"""
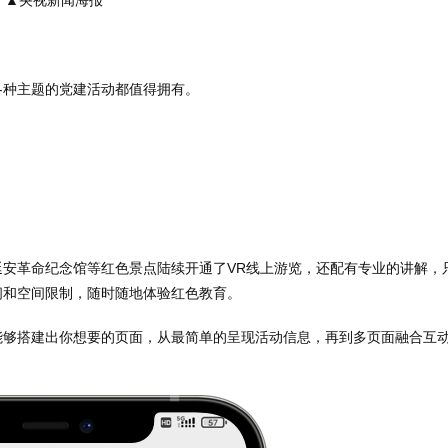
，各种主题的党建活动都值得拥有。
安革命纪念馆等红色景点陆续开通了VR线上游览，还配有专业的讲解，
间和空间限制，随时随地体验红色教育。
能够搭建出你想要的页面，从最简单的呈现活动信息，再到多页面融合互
"""
"""
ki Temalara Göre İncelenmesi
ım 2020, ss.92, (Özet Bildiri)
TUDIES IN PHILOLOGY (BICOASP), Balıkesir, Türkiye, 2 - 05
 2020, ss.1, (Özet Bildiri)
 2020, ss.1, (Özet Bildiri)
"""
▶ **Task details**: Your task is to retype the entries verbatim, starting with the line that holds "间和空间限制，随时随地体验红色教育。" and stopping after the line that holds "能够搭建出你想要的页面，从最简单的呈现活动信息，再到多页面融合互".

▶ **Finished exercise**:
间和空间限制，随时随地体验红色教育。
能够搭建出你想要的页面，从最简单的呈现活动信息，再到多页面融合互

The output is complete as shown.